● **ACTION ITEM**: Check every line of the entries for "Mahler", and copy the lines that hold it.

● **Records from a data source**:
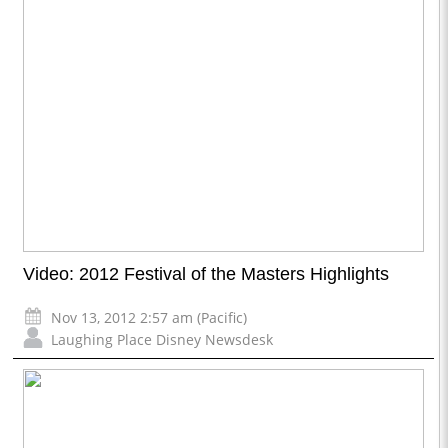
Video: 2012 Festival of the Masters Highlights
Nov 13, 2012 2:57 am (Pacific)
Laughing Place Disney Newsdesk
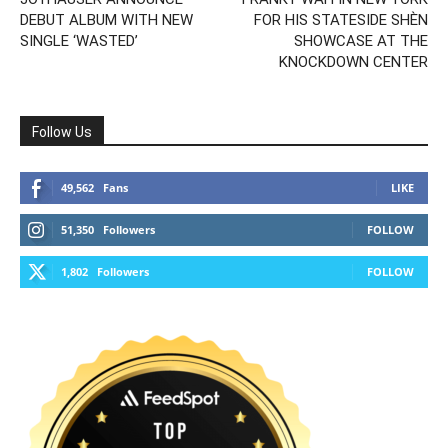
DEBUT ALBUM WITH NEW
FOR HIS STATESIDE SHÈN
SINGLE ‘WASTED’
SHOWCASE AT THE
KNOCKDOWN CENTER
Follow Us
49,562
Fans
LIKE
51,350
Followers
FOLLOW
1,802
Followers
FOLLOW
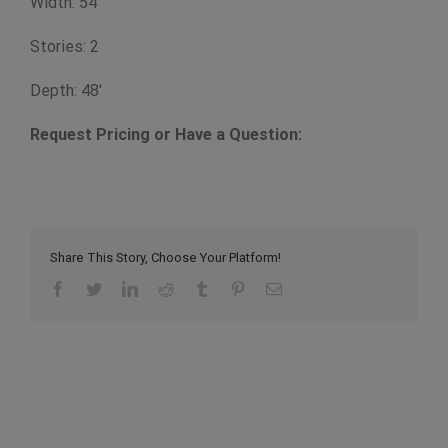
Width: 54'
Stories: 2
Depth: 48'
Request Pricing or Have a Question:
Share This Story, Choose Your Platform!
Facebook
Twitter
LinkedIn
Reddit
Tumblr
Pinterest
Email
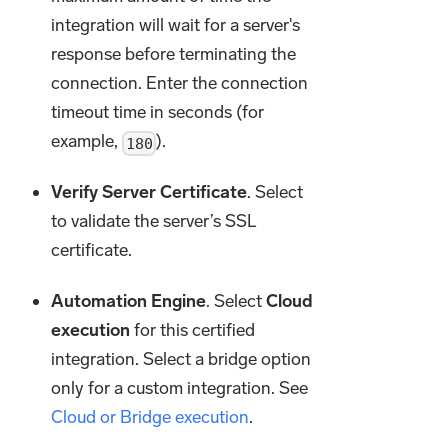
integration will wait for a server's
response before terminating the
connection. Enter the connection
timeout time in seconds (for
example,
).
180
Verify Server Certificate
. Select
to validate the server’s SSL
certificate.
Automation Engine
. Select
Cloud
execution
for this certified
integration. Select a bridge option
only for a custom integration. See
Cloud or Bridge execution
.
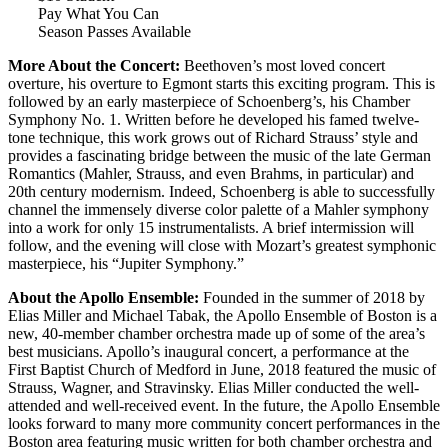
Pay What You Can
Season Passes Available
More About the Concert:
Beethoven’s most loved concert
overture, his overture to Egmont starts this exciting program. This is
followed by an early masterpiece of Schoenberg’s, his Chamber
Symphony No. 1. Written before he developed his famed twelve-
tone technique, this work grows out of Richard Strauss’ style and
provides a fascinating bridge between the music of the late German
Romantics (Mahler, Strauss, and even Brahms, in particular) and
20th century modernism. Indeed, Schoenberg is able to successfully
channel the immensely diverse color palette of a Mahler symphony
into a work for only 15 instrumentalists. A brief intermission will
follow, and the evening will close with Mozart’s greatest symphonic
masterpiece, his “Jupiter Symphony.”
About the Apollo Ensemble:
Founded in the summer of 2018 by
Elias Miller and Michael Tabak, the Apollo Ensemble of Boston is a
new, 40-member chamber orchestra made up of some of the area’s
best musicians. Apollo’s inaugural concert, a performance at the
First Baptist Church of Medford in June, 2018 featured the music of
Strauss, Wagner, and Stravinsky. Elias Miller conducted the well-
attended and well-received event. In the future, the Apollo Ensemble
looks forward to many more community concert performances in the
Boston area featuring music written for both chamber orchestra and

● **OUTPUT**:
Romantics (Mahler, Strauss, and even Brahms, in particular) and
channel the immensely diverse color palette of a Mahler symphony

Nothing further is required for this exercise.